Dollar-cost averaging for crypto, designed around readiness instead of guesswork.

Ottie treats DCA as a repeatable workflow: pick the asset, set the amount and cadence, verify USDC funding, then monitor execution history and skips.
How it works

A DCA plan is simple, but the execution path still deserves checks.

Cadence

The strategy schedules recurring buys using the interval the user chose, rather than relying on manual reminders.

Funding

Ottie shows whether USDC is available in the right Hyperliquid account before the plan can run.

Guardrails

Minimum order size, wallet readiness, venue responses, and execution failures are surfaced as plan state.

Risk notes

DCA is disciplined, not magic.

You can still buy into a falling market

Recurring buys can continue while prices decline. Users should size plans for volatility and time horizon.
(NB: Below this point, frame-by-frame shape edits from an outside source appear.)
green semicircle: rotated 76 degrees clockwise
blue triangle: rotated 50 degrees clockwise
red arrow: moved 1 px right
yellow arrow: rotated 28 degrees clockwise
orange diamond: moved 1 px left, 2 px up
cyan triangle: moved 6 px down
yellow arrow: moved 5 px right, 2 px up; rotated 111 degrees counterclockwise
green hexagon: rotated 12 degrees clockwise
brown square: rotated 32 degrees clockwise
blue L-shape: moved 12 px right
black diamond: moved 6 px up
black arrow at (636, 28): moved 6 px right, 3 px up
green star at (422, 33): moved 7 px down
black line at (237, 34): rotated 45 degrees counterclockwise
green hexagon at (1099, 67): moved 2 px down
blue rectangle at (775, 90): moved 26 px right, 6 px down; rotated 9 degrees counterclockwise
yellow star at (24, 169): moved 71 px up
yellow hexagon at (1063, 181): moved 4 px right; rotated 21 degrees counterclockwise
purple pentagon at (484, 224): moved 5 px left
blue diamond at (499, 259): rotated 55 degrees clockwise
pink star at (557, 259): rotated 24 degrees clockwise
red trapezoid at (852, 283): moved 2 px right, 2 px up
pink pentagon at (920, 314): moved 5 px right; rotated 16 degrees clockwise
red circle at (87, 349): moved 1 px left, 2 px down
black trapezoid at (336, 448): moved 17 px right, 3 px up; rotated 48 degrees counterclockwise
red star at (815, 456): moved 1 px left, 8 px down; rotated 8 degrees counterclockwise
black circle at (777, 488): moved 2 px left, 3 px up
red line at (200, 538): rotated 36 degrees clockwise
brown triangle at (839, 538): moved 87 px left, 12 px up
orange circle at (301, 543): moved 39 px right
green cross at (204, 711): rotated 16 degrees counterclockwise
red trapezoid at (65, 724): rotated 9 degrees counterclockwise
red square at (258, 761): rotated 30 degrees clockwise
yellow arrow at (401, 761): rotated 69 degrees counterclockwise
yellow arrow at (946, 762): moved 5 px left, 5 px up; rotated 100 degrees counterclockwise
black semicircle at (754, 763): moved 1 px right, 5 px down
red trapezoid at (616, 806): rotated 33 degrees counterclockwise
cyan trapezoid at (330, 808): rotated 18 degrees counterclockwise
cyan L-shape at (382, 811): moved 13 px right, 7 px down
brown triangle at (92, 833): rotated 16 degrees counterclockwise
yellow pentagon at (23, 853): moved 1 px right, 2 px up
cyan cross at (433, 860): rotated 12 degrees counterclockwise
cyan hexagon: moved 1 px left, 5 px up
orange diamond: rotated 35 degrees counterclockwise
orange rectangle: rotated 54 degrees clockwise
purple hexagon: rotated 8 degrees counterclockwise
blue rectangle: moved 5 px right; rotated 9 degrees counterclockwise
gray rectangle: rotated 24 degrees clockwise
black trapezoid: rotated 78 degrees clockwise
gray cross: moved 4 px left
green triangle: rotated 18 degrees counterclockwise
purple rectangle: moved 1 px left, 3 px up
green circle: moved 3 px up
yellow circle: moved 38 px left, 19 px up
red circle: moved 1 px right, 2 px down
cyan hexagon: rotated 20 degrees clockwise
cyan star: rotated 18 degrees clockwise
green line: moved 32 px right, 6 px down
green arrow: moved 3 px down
Execution can skip or fail

Automation depends on balances, APIs, venue state, order limits, and network conditions.

Custody matters

The current automation path uses Privy-managed server wallets, so users should understand the custody model before funding.

FAQ

DCA questions.

What is dollar-cost averaging in crypto?

Dollar-cost averaging means buying a fixed dollar amount on a schedule instead of trying to pick one perfect entry price.

What happens if a DCA run cannot execute?

A run can skip when funding, minimum order size, wallet readiness, venue state, or other guardrails are not satisfied.

Is DCA safe?

DCA can reduce timing pressure, but it does not remove price, custody, liquidity, venue, bridge, or network risk.